# First cabinetmaking project



## sprior (Aug 31, 2008)

I was looking for a good first cabinetmaking project to build some confidence and ended up looking at the open frame stand my drill press was on and decided some enclosed storage would fit the bill. My result has a rail and stile door with face frame construction.


----------



## Rob (Oct 31, 2006)

Very nice...good, simple lines and from what I can see...well made.


----------



## Mr Mac (May 31, 2010)

I like it, again, looks well done.


----------



## sprior (Aug 31, 2008)

Thanks both. This project had sub-projects which will help in the future - along the way I built Norm's shelf pin hole jig, a new router fence with dust collection, and a coping sled for the router table. Still have to build a panel cutting jig for my table saw. To do the big cross cuts on the plywood I ended up using a straightedge clamp with my Bosch jigsaw and clean cut blade. The jigsaw is new and I was VERY impressed with how clean those cuts came out - very little tearout and a cut as joint smooth as if it came out of the jointer (well if it had been something besides plywood). The face frame is fastened together with pocket holes and attached to the plywood with biscuits - I used the trick of running a continuous biscuit groove around the plywood with a slot cutting bit in the router which made it easy.


----------



## brendanrcarpenter (Apr 14, 2010)

Great work Sprior! Another minor enhancement you might try on the next door is a raised panel. These are easy to make on the tablesaw and would be another way to "dress up" other wise normal doors. I must advise that you be careful with your wood working though.. The wife will have you rebuilding everything in sight!


----------



## cabinetman (Jul 5, 2007)

Nice cabinet. It looks good and will be very functional. A great start into furniture.


----------



## sprior (Aug 31, 2008)

@Brendan - it's funny you mention the raised panel. It was actually a style choice to go with flat, in fact we bought bedroom furniture with flat panels. However after I was done making the door I was playing around with some of my test pieces and did think that a raised panel look could be nice. I've added some more pics, you can see that I chose a simple bevel for the inside of the door frame - I'm not all the way to shaker style tastes, but I do lean in that general direction.
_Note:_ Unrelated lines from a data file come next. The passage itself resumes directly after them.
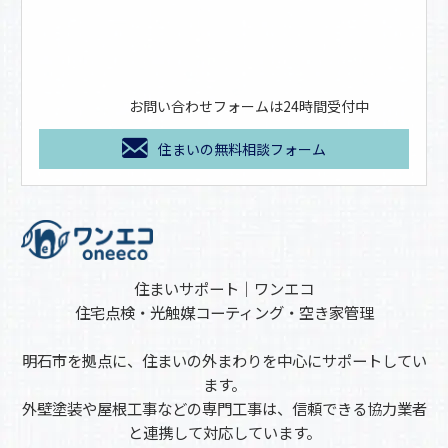
お問い合わせフォームは24時間受付中
住まいの無料相談フォーム
住まいサポート｜ワンエコ
住宅点検・光触媒コーティング・空き家管理
明石市を拠点に、住まいの外まわりを中心にサポートしてい
ます。
外壁塗装や屋根工事などの専門工事は、信頼できる協力業者
と連携して対応しています。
I do plan to build a pull out drawer to put in there, besides the practice it'd make small stuff more easy to find. Haven't quite nailed a dovetail joint yet in my practice pieces - will get it eventually.


----------



## ash123 (Mar 14, 2010)

It's nice work. Too nice for a shop cabinet. Same for the router table. The work shows a natural talent and a good ability. I'm anxious to see what you turn out next. 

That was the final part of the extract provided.